Publié en janvier 2014

La teneur d'un contrat

Le contrat est un accord de volonté par lequel une ou plusieurs personnes s'obligent envers une ou plusieurs autres personnes à exécuter une prestation, par exemple, un acte précis ou le paiement d'une somme d'argent, ou les deux.

Il importe de préciser qu’un contrat peut être formé par le seul accord verbal des parties, à moins que la loi ne prévoie l'obligation d'avoir un contrat écrit; à compter de ce moment, les parties sont liées. Il faut donc être prudent, par exemple, lors de conversations téléphoniques, puisqu'il pourra y avoir, selon les circonstances, formation d'un contrat. La même prudence s'impose d'ailleurs lorsqu'il y a un échange de lettres ou de messages, puisqu'un contrat pourra également y être formé, parfois sans qu'on s'en rende vraiment compte.

En principe, un contrat n'a d'effet qu'entre les parties contractantes; il ne concerne donc pas les tiers, sauf dans les cas prévus par la loi.

Un contrat dont la cause est prohibée par la loi ou contraire à l'ordre public est nul.

Lorsqu'une des parties au contrat ne respecte pas ses obligations, l'autre partie peut prendre les recours judiciaires appropriés. Selon le cas, ceux-ci pourront permettre de forcer la partie en défaut à s'exécuter, de résilier le contrat, de réduire sa propre obligation ou d'obtenir des dommages-intérêts pour le préjudice que le demandeur aura subi à la suite du défaut d'exécution.

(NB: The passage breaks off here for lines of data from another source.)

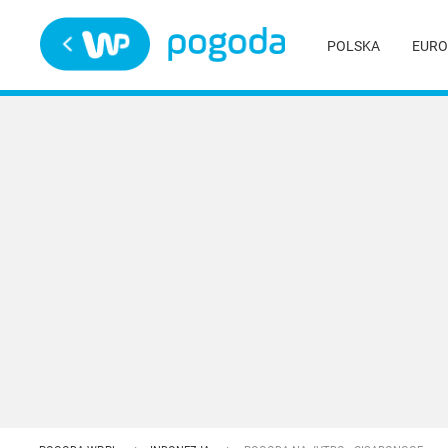
Trwa ładowanie
POLSKA
EURO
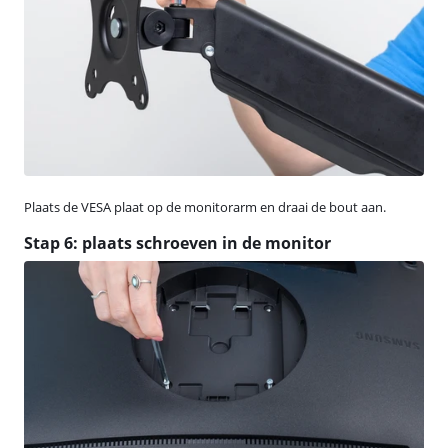
Plaats de VESA plaat op de monitorarm en draai de bout aan.
Stap 6: plaats schroeven in de monitor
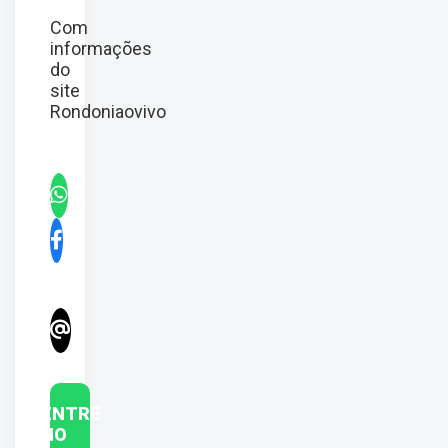
Com
informações
do
site
Rondoniaovivo
ENTRE
NO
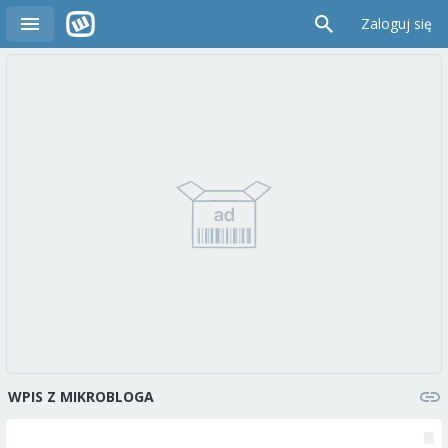
Zaloguj się
WPIS Z MIKROBLOGA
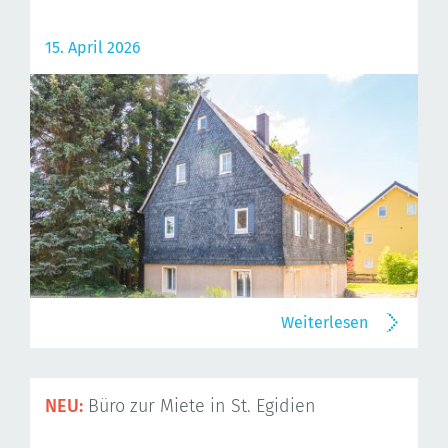
15. April 2026
Weiterlesen
NEU:
Büro zur Miete in St. Egidien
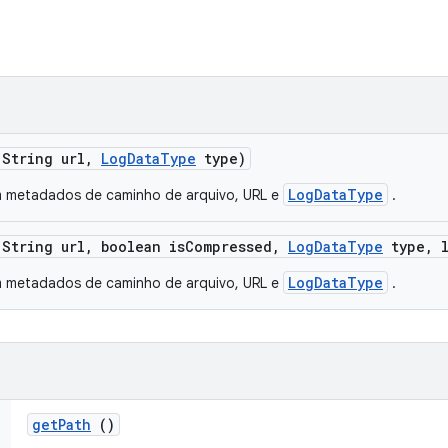
String url
,
Log
Data
Type
type)
LogDataType
metadados de caminho de arquivo, URL e
.
String url
,
boolean is
Compressed
,
Log
Data
Type
type
,
l
LogDataType
metadados de caminho de arquivo, URL e
.
get
Path
()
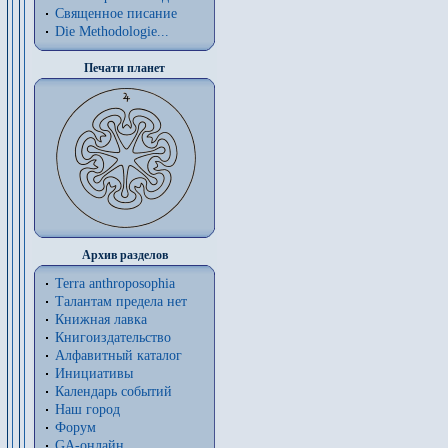
Священное писание
Die Methodologie...
Печати планет
Архив разделов
Terra anthroposophia
Талантам предела нет
Книжная лавка
Книгоиздательство
Алфавитный каталог
Инициативы
Календарь событий
Наш город
Форум
GA-онлайн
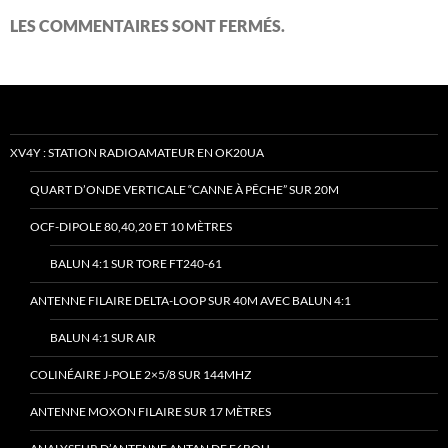
LES COMMENTAIRES SONT FERMÉS.
XV4Y : STATION RADIOAMATEUR EN OK20UA
QUART D’ONDE VERTICALE “CANNE À PÊCHE” SUR 20M
OCF-DIPOLE 80,40,20 ET 10 MÈTRES
BALUN 4:1 SUR TORE FT240-61
ANTENNE FILAIRE DELTA-LOOP SUR 40M AVEC BALUN 4:1
BALUN 4:1 SUR AIR
COLINÉAIRE J-POLE 2×5/8 SUR 144MHZ
ANTENNE MOXON FILAIRE SUR 17 MÈTRES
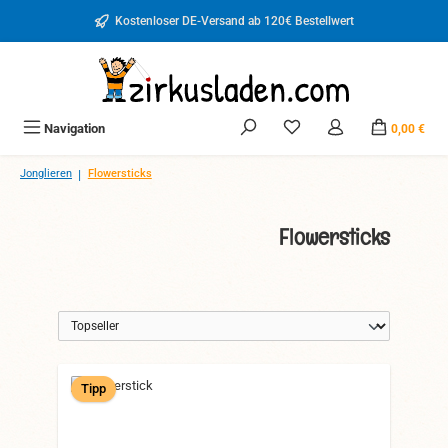
Zum Hauptinhalt springen
Kostenloser DE-Versand ab 120€ Bestellwert
Du hast 0 Produkte auf d
Navigation
0,00 €
|
Jonglieren
Flowersticks
Flowersticks
Tipp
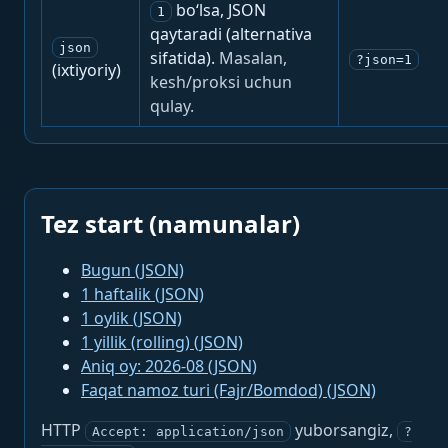
bo‘lsa, JSON
1
qaytaradi (alternativa
json
sifatida).
Masalan,
?json=1
(ixtiyoriy)
kesh/proksi uchun
qulay.
Tez start (namunalar)
Bugun (JSON)
1 haftalik (JSON)
1 oylik (JSON)
1 yillik (rolling) (JSON)
Aniq oy: 2026-08 (JSON)
Faqat namoz turi (Fajr/Bomdod) (JSON)
HTTP
yuborsangiz,
Accept: application/json
?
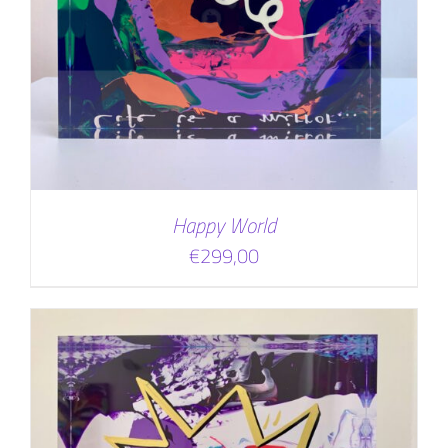
Happy World
€
299,00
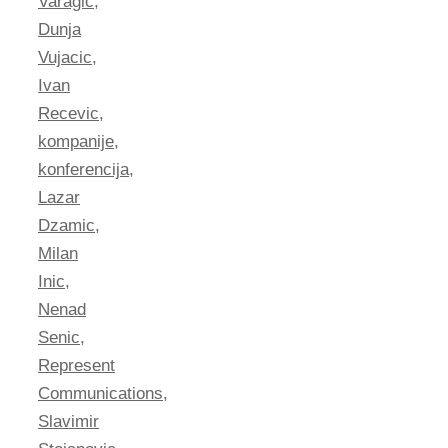
Varagić
,
Dunja
Vujacic
,
Ivan
Recevic
,
kompanije
,
konferencija
,
Lazar
Dzamic
,
Milan
Inic
,
Nenad
Senic
,
Represent
Communications
,
Slavimir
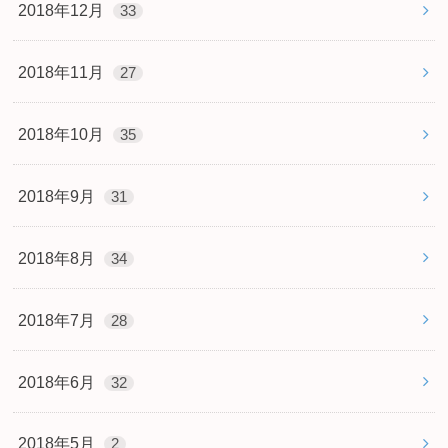
2018年12月
33
2018年11月
27
2018年10月
35
2018年9月
31
2018年8月
34
2018年7月
28
2018年6月
32
2018年5月
2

En règle générale, une demande extrajudiciaire (aussi appelée « mise en demeure ») doit être faite par écrit et transmise à la partie fautive avant d'intenter de tels recours. La mise en demeure doit lui accorder un délai suffisant pour s’acquitter de ses obligations, selon la nature de l'obligation et les circonstances.

Lorsqu'un tribunal doit déterminer le sens à donner à un contrat ou à une de ses clauses, il cherchera à établir quelle était l'intention commune des parties au moment de son approbation plutôt que de simplement s'arrêter au sens littéral des termes utilisés.

Dans son interprétation du contrat, le tribunal tiendra aussi compte de sa nature, des circonstances dans lesquelles il a été passé et des usages. Le Code civil du Québec prévoit d'ailleurs plusieurs règles d'interprétation servant à guider les tribunaux en cette matière.

Dans le doute, le contrat sera interprété en faveur de celui qui s'est engagé à remplir l'obligation.

Les contrats comportent souvent une clause d'arbitrage en vertu de laquelle les parties s'engagent à soumettre tout différend à la décision d'un ou de plusieurs arbitres. Une telle convention a généralement pour effet d'exclure tout recours aux tribunaux lorsqu'un conflit surgit entre les parties liées par un contrat.

Il est interdit au membre de tenter de se dégager de sa « responsabilité contractuelle » envers son client, notamment par l'ajout au contrat d'une clause à cet effet. Cette interdiction découle de ses obligations déontologiques, d'où son obligation (sous peine de perdre son droit d'être inscrit au tableau de l'Ordre) de détenir en tout temps une assurance responsabilité professionnelle conforme au règlement adopté à cet effet par l'Ordre.